> **Exercise goal**
Only lines containing the string "skórę" belong in the answer; copy all of them from the entries.

> **Supplied material**
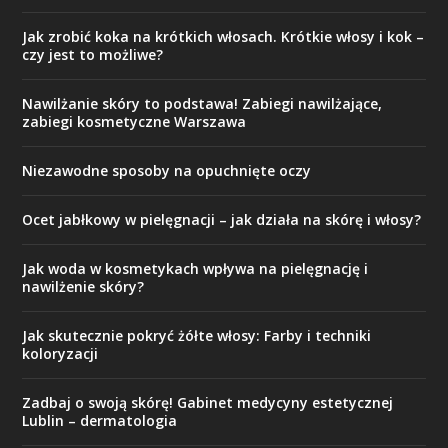
Jak zrobić koka na krótkich włosach. Krótkie włosy i kok –
czy jest to możliwe?
Nawilżanie skóry to podstawa! Zabiegi nawilżające,
zabiegi kosmetyczne Warszawa
Niezawodne sposoby na opuchnięte oczy
Ocet jabłkowy w pielęgnacji – jak działa na skórę i włosy?
Jak woda w kosmetykach wpływa na pielęgnację i
nawilżenie skóry?
Jak skutecznie pokryć żółte włosy: Farby i techniki
koloryzacji
Zadbaj o swoją skórę! Gabinet medycyny estetycznej
Lublin – dermatologia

> **Result of the task**
Ocet jabłkowy w pielęgnacji – jak działa na skórę i włosy?
Zadbaj o swoją skórę! Gabinet medycyny estetycznej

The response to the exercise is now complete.